Problem ->
Every record must be repeated exactly; omit any pictures they contain.

Records supplied ->
....
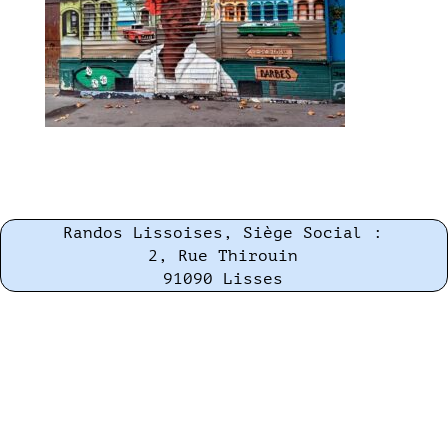
Randos Lissoises, Siège Social :
2, Rue Thirouin
91090 Lisses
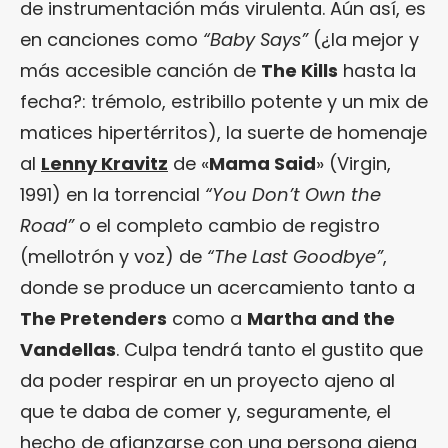
de instrumentación más virulenta. Aún así, es
en canciones como
“Baby Says”
(¿la mejor y
más accesible canción de
The Kills
hasta la
fecha?: trémolo, estribillo potente y un mix de
matices hipertérritos), la suerte de homenaje
al
Lenny Kravitz
de «
Mama Said
» (Virgin,
1991) en la torrencial
“You Don’t Own the
Road”
o el completo cambio de registro
(mellotrón y voz) de
“The Last Goodbye”
,
donde se produce un acercamiento tanto a
The Pretenders
como a
Martha and the
Vandellas
. Culpa tendrá tanto el gustito que
da poder respirar en un proyecto ajeno al
que te daba de comer y, seguramente, el
hecho de afianzarse con una persona ajena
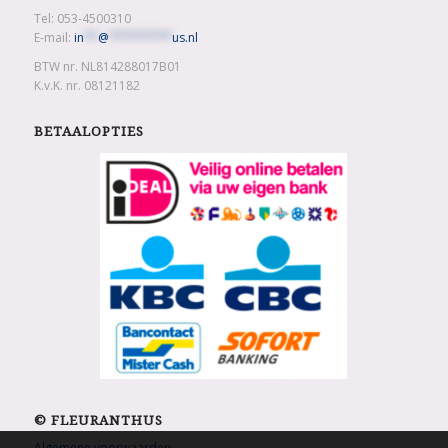
Tel: 053-4500310
E-mail:
in
**
@
*********
us.nl
BTW nr. NL814288017B01
K.v.K. nr. 08121182
BETAALOPTIES
© FLEURANTHUS
Algemene voorwaarden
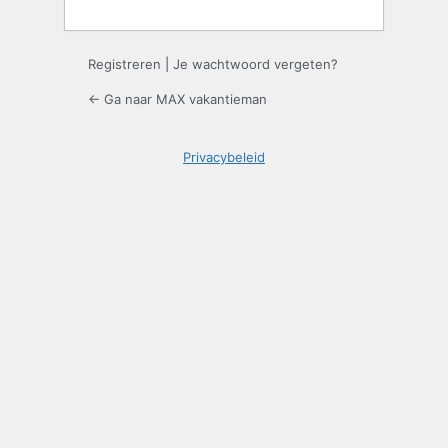
Registreren
|
Je wachtwoord vergeten?
← Ga naar MAX vakantieman
Privacybeleid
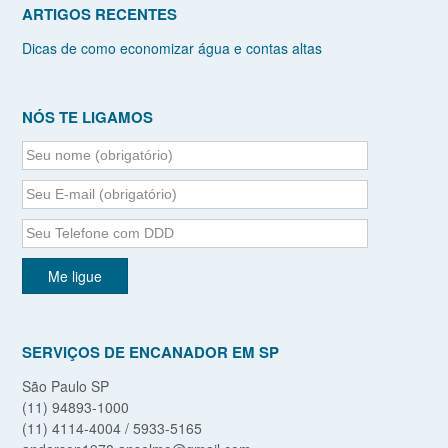
ARTIGOS RECENTES
Dicas de como economizar água e contas altas
NÓS TE LIGAMOS
SERVIÇOS DE ENCANADOR EM SP
São Paulo SP
(11) 94893-1000
(11) 4114-4004 / 5933-5165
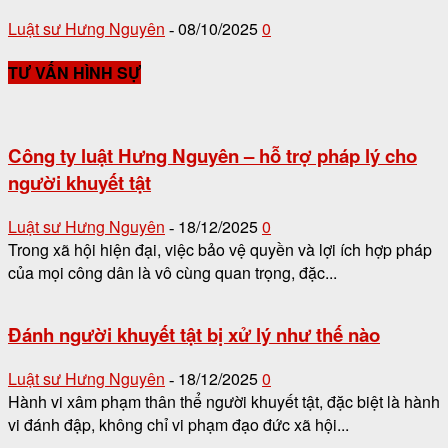
Luật sư Hưng Nguyên
08/10/2025
0
-
TƯ VẤN HÌNH SỰ
Công ty luật Hưng Nguyên – hỗ trợ pháp lý cho
người khuyết tật
Luật sư Hưng Nguyên
18/12/2025
0
-
Trong xã hội hiện đại, việc bảo vệ quyền và lợi ích hợp pháp
của mọi công dân là vô cùng quan trọng, đặc...
Đánh người khuyết tật bị xử lý như thế nào
Luật sư Hưng Nguyên
18/12/2025
0
-
Hành vi xâm phạm thân thể người khuyết tật, đặc biệt là hành
vi đánh đập, không chỉ vi phạm đạo đức xã hội...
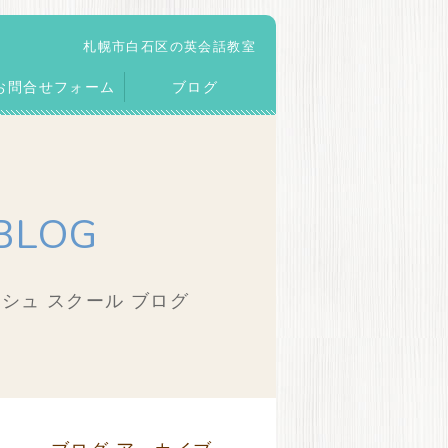
札幌市白石区の英会話教室
お問合せフォーム
ブログ
BLOG
シュ スクール ブログ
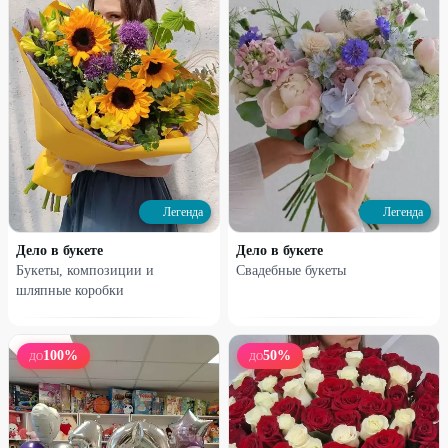
Легенда
Легенда
Легенда
Легенда
Композиции из шаров на
Букеты из шаров
Дело в букете
Дело в букете
выписку из роддома
Букеты, композиции и
Свадебные букеты
шляпные коробки
6270
₽
1450
₽
12600
₽
2900
₽
50
%
50
%
100
%
50
%
ДО
ДО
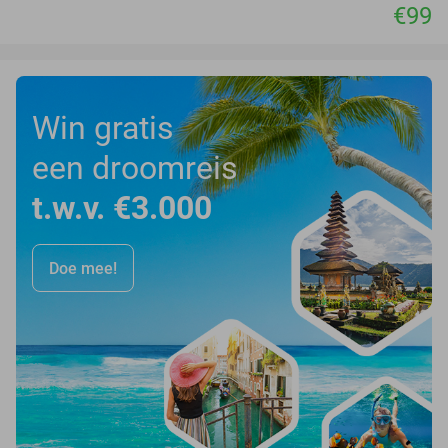
€99
Win gratis
een droomreis
t.w.v. €3.000
Doe mee!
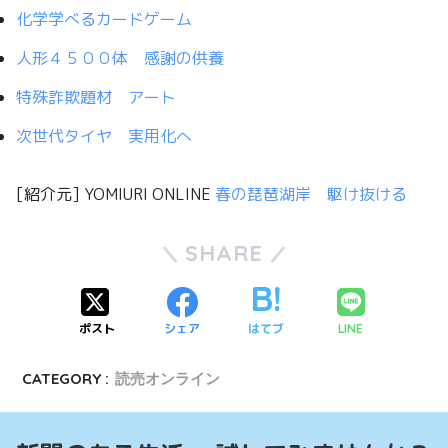
化学学べるカードゲーム
人形４５００体 感謝の供養
特殊詐欺題材 アート
次世代タイヤ 実用化へ
[紹介元] YOMIURI ONLINE
春の琵琶湖岸 駆け抜ける
SHARE
ポスト
シェア
はてブ
LINE
CATEGORY :
読売オンライン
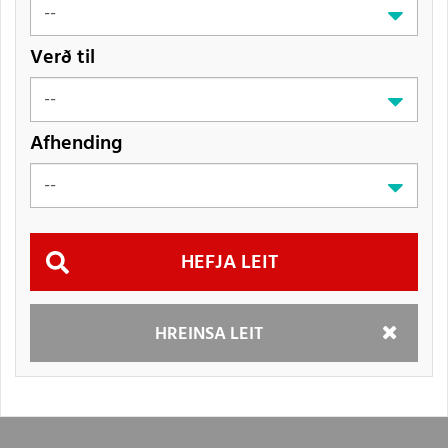
Verð til
Afhending
Hefja
HREINSA LEIT
leit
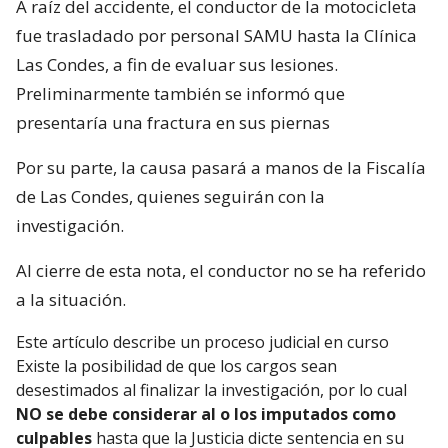
A raíz del accidente, el conductor de la motocicleta
fue trasladado por personal SAMU hasta la Clínica
Las Condes, a fin de evaluar sus lesiones.
Preliminarmente también se informó que
presentaría una fractura en sus piernas
Por su parte, la causa pasará a manos de la Fiscalía
de Las Condes, quienes seguirán con la
investigación.
Al cierre de esta nota, el conductor no se ha referido
a la situación.
Este artículo describe un proceso judicial en curso
Existe la posibilidad de que los cargos sean
desestimados al finalizar la investigación, por lo cual
NO se debe considerar al o los imputados como
culpables
hasta que la Justicia dicte sentencia en su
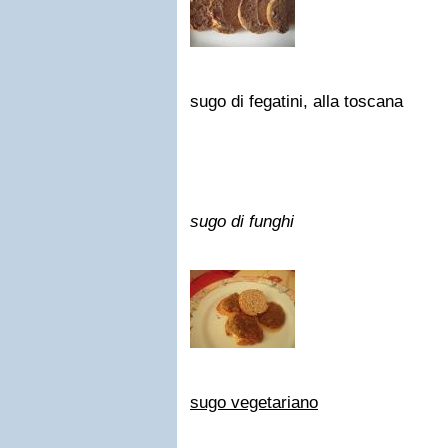
sugo di fegatini, alla toscana
sugo di funghi
sugo vegetariano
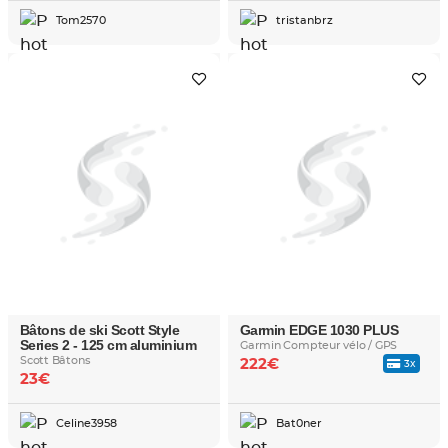
Tom2570
tristanbrz
Bâtons de ski Scott Style
Garmin EDGE 1030 PLUS
Series 2 - 125 cm aluminium
Garmin Compteur vélo / GPS
Scott Bâtons
222€
3x
23€
Celine3958
Bat0ner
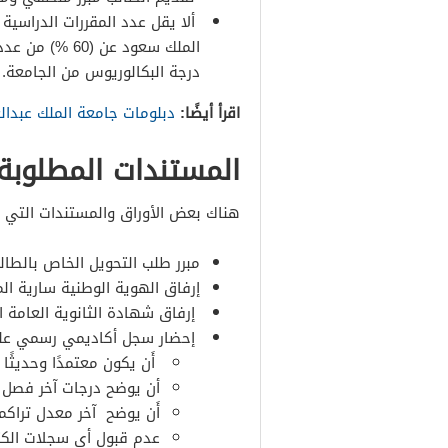
ألا يقل عدد المقررات الدراسية
الملك سعود عن 
درجة البكالوريوس من الجامعة.
اقرأ أيضًا:
دبلومات جامعة الملك عبدال
المستندات المطلوبة
هناك بعض الأوراق والمستندات التي 
مبرر طلب التحويل الخاص بالطال
إرفاق الهوية الوطنية سارية ال
إرفاق شهادة الثانوية العامة ا
إحضار سجل أكاديمي رسمي على 
أَن يكون معتمدًا وحديثًا
أن يوضح درجات آخر فصل
أَن يوضح آخر معدل تراكم
عدم قبول أي سجلات الكت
....
Answer to this task ->
Randos Lissoises, Siège Social :
2, Rue Thirouin
91090 Lisses
de instrumentación más virulenta. Aún así, es
en canciones como
“Baby Says”
(¿la mejor y
más accesible canción de
The Kills
hasta la
fecha?: trémolo, estribillo potente y un mix de
matices hipertérritos), la suerte de homenaje
al
Lenny Kravitz
de «
Mama Said
» (Virgin,
1991) en la torrencial
“You Don’t Own the
Road”
o el completo cambio de registro
(mellotrón y voz) de
“The Last Goodbye”
,
donde se produce un acercamiento tanto a
The Pretenders
como a
Martha and the
Vandellas
. Culpa tendrá tanto el gustito que
da poder respirar en un proyecto ajeno al
que te daba de comer y, seguramente, el
hecho de afianzarse con una persona ajena
Tel: 053-4500310
E-mail:
in
**
@
*********
us.nl
BTW nr. NL814288017B01
K.v.K. nr. 08121182
BETAALOPTIES
© FLEURANTHUS
Algemene voorwaarden
Registreren
|
Je wachtwoord vergeten?
← Ga naar MAX vakantieman
Privacybeleid
ARTIGOS RECENTES
Dicas de como economizar água e contas altas
NÓS TE LIGAMOS
SERVIÇOS DE ENCANADOR EM SP
São Paulo SP
(11) 94893-1000
(11) 4114-4004 / 5933-5165
Luật sư Hưng Nguyên
08/10/2025
0
-
TƯ VẤN HÌNH SỰ
Công ty luật Hưng Nguyên – hỗ trợ pháp lý cho
người khuyết tật
Luật sư Hưng Nguyên
18/12/2025
0
-
Trong xã hội hiện đại, việc bảo vệ quyền và lợi ích hợp pháp
của mọi công dân là vô cùng quan trọng, đặc...
Đánh người khuyết tật bị xử lý như thế nào
Luật sư Hưng Nguyên
18/12/2025
0
-
Hành vi xâm phạm thân thể người khuyết tật, đặc biệt là hành
vi đánh đập, không chỉ vi phạm đạo đức xã hội...
札幌市白石区の英会話教室
お問合せフォーム
ブログ
BLOG
シュ スクール ブログ
Легенда
Легенда
Легенда
Легенда
Композиции из шаров на
Букеты из шаров
Дело в букете
Дело в букете
выписку из роддома
Букеты, композиции и
Свадебные букеты
шляпные коробки
6270
₽
1450
₽
12600
₽
2900
₽
50
%
50
%
100
%
50
%
ДО
ДО
€99
Win gratis
een droomreis
t.w.v. €3.000
Doe mee!
化学学べるカードゲーム
人形４５００体 感謝の供養
特殊詐欺題材 アート
次世代タイヤ 実用化へ
[紹介元] YOMIURI ONLINE
春の琵琶湖岸 駆け抜ける
SHARE
ポスト
シェア
はてブ
LINE
CATEGORY :
読売オンライン
Verð til
Afhending
Hefja
HREINSA LEIT
leit
A raíz del accidente, el conductor de la motocicleta
fue trasladado por personal SAMU hasta la Clínica
Las Condes, a fin de evaluar sus lesiones.
Preliminarmente también se informó que
presentaría una fractura en sus piernas
Por su parte, la causa pasará a manos de la Fiscalía
de Las Condes, quienes seguirán con la
investigación.
Al cierre de esta nota, el conductor no se ha referido
a la situación.
Este artículo describe un proceso judicial en curso
Existe la posibilidad de que los cargos sean
desestimados al finalizar la investigación, por lo cual
NO se debe considerar al o los imputados como
culpables
hasta que la Justicia dicte sentencia en su
sugo di fegatini, alla toscana
sugo di funghi
sugo vegetariano
Tom2570
tristanbrz
Bâtons de ski Scott Style
Garmin EDGE 1030 PLUS
Series 2 - 125 cm aluminium
Garmin Compteur vélo / GPS
Scott Bâtons
222€
3x
23€
Celine3958
Bat0ner
ألا يقل عدد المقررات الدراسية
الملك سعود عن 
درجة البكالوريوس من الجامعة.
اقرأ أيضًا:
دبلومات جامعة الملك عبدال
المستندات المطلوبة
هناك بعض الأوراق والمستندات التي 
مبرر طلب التحويل الخاص بالطال
إرفاق الهوية الوطنية سارية ال
إرفاق شهادة الثانوية العامة ا
إحضار سجل أكاديمي رسمي على 
أَن يكون معتمدًا وحديثًا
أن يوضح درجات آخر فصل
أَن يوضح آخر معدل تراكم
عدم قبول أي سجلات الكت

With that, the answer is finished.